14.5.03

La dictature des bien-pensants



Il y a quelques jours, au cours d’un débat passionné avec quelques libéraux engagés, le problème du racisme fut mis sur la table. Non qu’il y ait quelques divergences que ce fût au sujet du racisme en tant qu’opinion, que nous condamnions tous avec véhémence. Si divergences il y eut, c’est au cours du débat sur l’immigration qui s’ensuivit qu’elles apparurent. Ces saines différences alimentèrent d’ailleurs une discussion des plus animées et des plus instructives et inspirèrent à mon estimé ami Melodius deux chroniques d’un grand intérêt. Mais ce n’est pas de cela que je souhaitais vous entretenir aujourd’hui.

Vous savez, je suppose, que la France et la Belgique se sont dotées chacune d’une loi sur les propos racistes au cours de la dernière législature. Ce sont ces dernières, et le pseudo-débat qui entoura leur vote, qui me restent depuis longtemps en travers de la gorge, car quand une prétendue démocratie se met à transcrire dans son arsenal législatif des textes instituant le délit d’opinion avec la bénédiction imbécile des masses, j’entends au loin des bruits de bottes peu rassurants.
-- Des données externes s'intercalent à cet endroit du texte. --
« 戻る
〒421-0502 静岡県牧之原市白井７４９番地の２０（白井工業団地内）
Fus-je à l’époque le seul à les entendre ? J’ai été rassuré d’apprendre qu’il n’en était rien, et que quelques libéraux de bon aloi avaient tiré la même conclusion que moi. Mais tous se heurtèrent à ce que j’appellerai la dictature des bien-pensants . Invariablement, les partisans de cette loi taxaient de racisme quiconque osait, fût-ce timidement, dénoncer l’atteinte à la liberté d’expression qu’elle constituait, comme si le fait de défendre le droit pour chacun d’exprimer son opinion impliquait nécessairement que l’on soit d’accord avec celle-ci. Inutile de contrer avec la célèbre phrase attribuée - apparemment injustement - à Voltaire, « je ne suis pas d'accord avec ce que vous dites, mais je me battrai jusqu'au bout pour que vous puissiez le dire», le mal était fait et l’étiquette « raciste » vous était collée sur le front avec une hâte et une mesquinerie qui ne laissèrent pas de me laisser pantois et rageur.
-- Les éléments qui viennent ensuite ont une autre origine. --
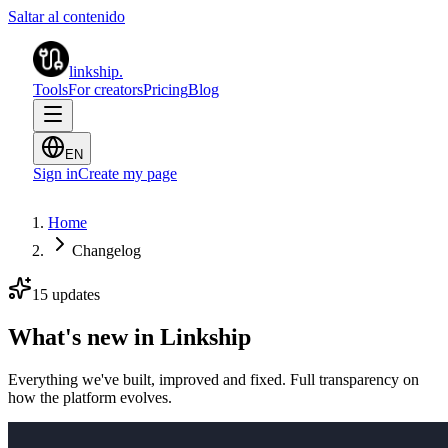
Saltar al contenido
linkship
.
Tools
For creators
Pricing
Blog
EN
Sign in
Create my page
Home
Changelog
15 updates
What's new in Linkship
Everything we've built, improved and fixed. Full transparency on
how the platform evolves.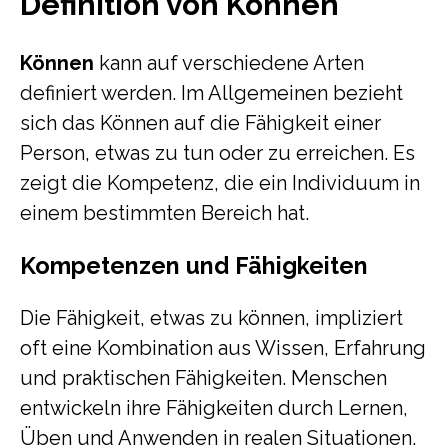
Definition von Können
Können
kann auf verschiedene Arten
definiert werden. Im Allgemeinen bezieht
sich das Können auf die Fähigkeit einer
Person, etwas zu tun oder zu erreichen. Es
zeigt die Kompetenz, die ein Individuum in
einem bestimmten Bereich hat.
Kompetenzen und Fähigkeiten
Die Fähigkeit, etwas zu können, impliziert
oft eine Kombination aus Wissen, Erfahrung
und praktischen Fähigkeiten. Menschen
entwickeln ihre Fähigkeiten durch Lernen,
Üben und Anwenden in realen Situationen.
Je persiste cependant dans mon jugement. Même si le racisme est détestable, voter une loi visant à réprimer les propos racistes est un danger pour la démocratie, car une telle loi ne peut que donner lieu à terme à toutes les dérives totalitaires. La préparation de cette chronique m’a d’ailleurs offert l’occasion de relire la dernière modification de cette loi et j’ai à nouveau été étreint des mêmes frissons appréhensifs.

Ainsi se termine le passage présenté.